Hello everybody,
I'm thinking about some large FPV sailplane with APM for next summer, and I have a couple of concerns about the vertical speed measurements in RC world.
- It is possible to calculate total-energy-compensated vertical speed (true thermal speed) purely inertially, i.e. based on gyro and accelerometer inputs only. Will that be the best solution? How noisy are those sensors assuming the motor is not running (and the plane is heavy, say 2+ kg)?
- It is possible to calculate compensated vario speed based on pressure and speed sensors input. Will that be better or worse than the inertial approach? How fast and how precise those sensors are?
- Putting energy compensation issues aside, if I build some kind of "real" vario over the pressure sensor (something like measuring pressure in a chamber with precisely sized tiny hole connecting it to the static pitot tube), will it be any better than simply calculating the vertical speed from regular pressure sensor input? Is there any factory-made digital varios available?
- Getting back to the compensation topic, if I'll equip the plane with the "real" (sorry, this word again) compensated pressure probe, like on full-scale gliders, will it do better than any of the approaches described above? How hard do you think will it be to calibrate the thing?
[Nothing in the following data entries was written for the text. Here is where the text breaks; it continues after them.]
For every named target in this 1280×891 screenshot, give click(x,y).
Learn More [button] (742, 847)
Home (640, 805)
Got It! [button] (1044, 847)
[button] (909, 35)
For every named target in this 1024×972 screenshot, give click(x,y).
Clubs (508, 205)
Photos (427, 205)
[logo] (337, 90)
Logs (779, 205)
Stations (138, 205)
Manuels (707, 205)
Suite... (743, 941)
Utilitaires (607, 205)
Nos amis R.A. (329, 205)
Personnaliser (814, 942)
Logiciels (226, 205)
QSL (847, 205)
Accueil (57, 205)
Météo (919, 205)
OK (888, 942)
What I'm looking for is the RC soaring experience which would be as close to the real thing as it is possible without feeling all the accelerations with my own butt, and realistic vario seems to be a vital part of the idea. Also, I suppose, that since it is the most important instrument in the full-size glider, it should be as important on it's RC model.
If I it will still be fun after some time, I'll probably get head-tracking goggles and pan-tilt camera, but the vario issue looks muck more important at the moment, and I don't want to start buying things without ensuring I can get at least the most important thing to perform good enough.
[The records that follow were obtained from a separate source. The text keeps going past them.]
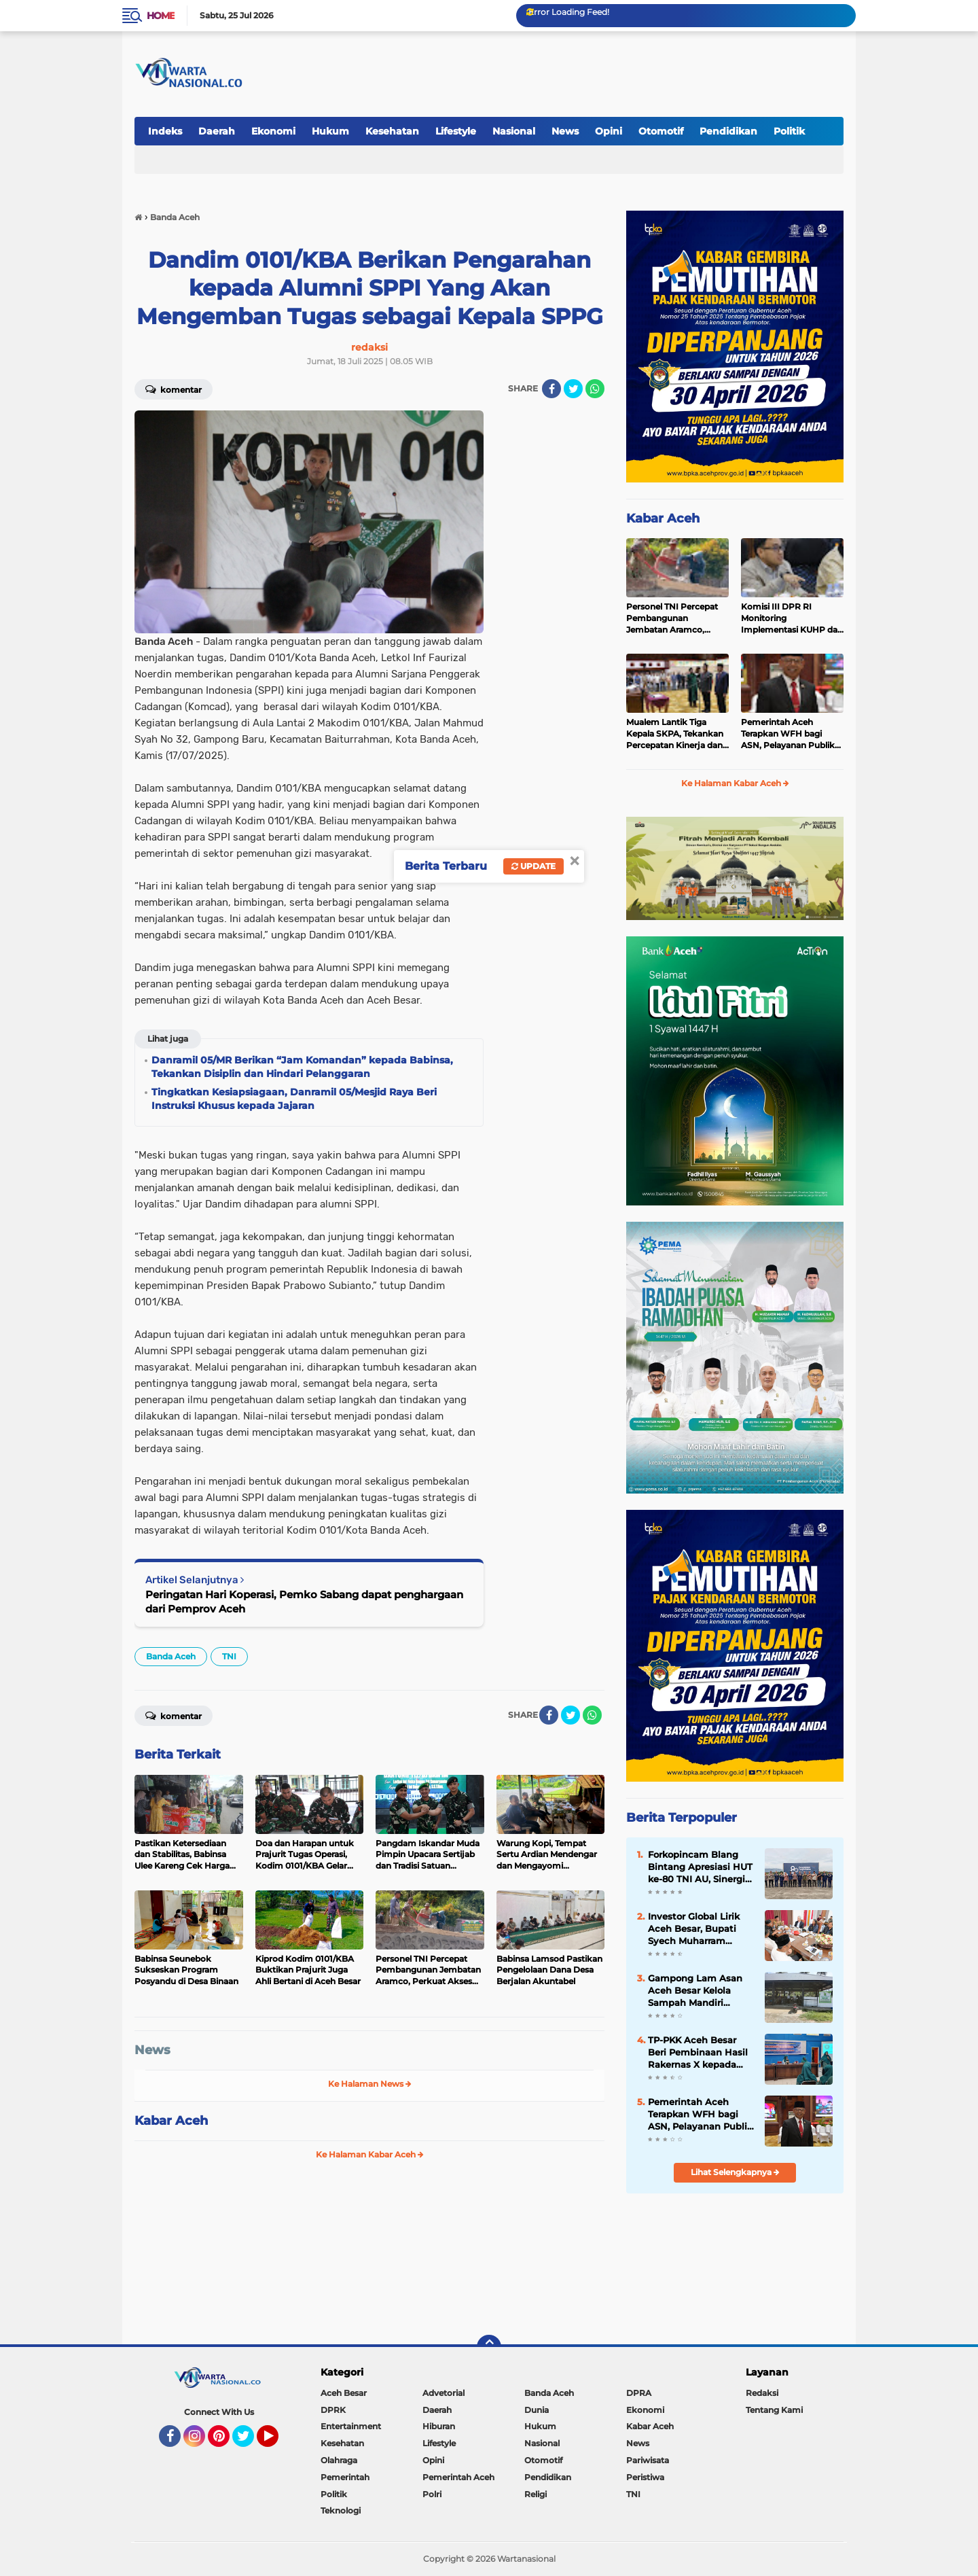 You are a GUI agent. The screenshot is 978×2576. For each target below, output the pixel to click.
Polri (431, 2494)
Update (533, 866)
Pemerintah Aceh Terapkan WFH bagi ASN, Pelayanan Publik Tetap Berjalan (788, 734)
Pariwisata (647, 2460)
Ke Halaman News (370, 2084)
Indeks (165, 131)
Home (161, 16)
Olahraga (339, 2460)
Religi (535, 2494)
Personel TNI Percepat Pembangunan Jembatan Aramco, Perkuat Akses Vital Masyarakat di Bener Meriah (672, 618)
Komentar (173, 388)
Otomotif (660, 131)
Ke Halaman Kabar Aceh (370, 2154)
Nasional (513, 131)
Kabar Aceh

I have very little experience in RC flying, much less than in autopilot theory or flight dynamics, and even less than in full-scale soaring, so any input from you guys will be really appreciated. Please treat me like an ignorant child and don't hesitate to tell me if I'm thinking in totally wrong direction, or just throw a link to the appropriate resource if anything I'm asking about have already been detailed and discussed somewhere else. Maybe I just did my googling wrong.
Another topic I wanted to ask for you input on is not really related to soaring, but is still very important for me:
Have anyone tried to transfer fly-by-wire signals over X-Bee?
Even if not, what do you think about it? Will the communications latency be a concern? Are there any ways to reduce XBee latency, by sacrificing throughput for example, or something like that?
I mean real fly-by-wire here, like sticks positions, not high-level heading/speed/waypoints data. I imagine it would be perfect to pilot a plane in stabilized mode, but through the X-Bee and laptop (with normal stick, throttle, and maybe even real pedals) instead of conventional rx/tx system.
Interference around 2.4GHz band is quite high where I live, but it is almost quiet around 900MHz, which, with some amplification, provides much more coverage than any regular 2.4 tx, even when using simple half-wave antennas.
Or should I start a separate topic about fly-by-wire in the appropriate category? (which one?)
Replies
Hello Alexey,
I am one of the ArduPilot developers and a full scale glider pilot.
1 - A purely inertial approach is difficult with the current sensors. Several people have worked on it with limited results. The quad guys are still working on related ideas and getting closer to usable results.
2 - Doing a compensated with the pressure sensor and airspeed sensor is very do-able. It is polar dependent, and a niche feature, so it has not been pursued in the code.
3 - I doubt you can do better with a "mechanical" vario than differentiating the electronic pressure sensor value. Obviously any system based on a flask and calibrated bleed will still have to be measured by electronic means to relay the info back to you.
4 - Design and calibration of total energy probes is a bit of a black art. Expect LOTS of trial and error. In my full scale sailplane I use a mechanical vario with a total energy probe, and an electronic vario with electronic compensation. They give differing information; I think the superposition of their characteristics is useful.
The current ArduPlane code already supports flying in FBW with a joystick connected to the ground control station and communicating over the telemetry link. Latency is noticeable when flying in manual mode, but no problem when flying in FBW.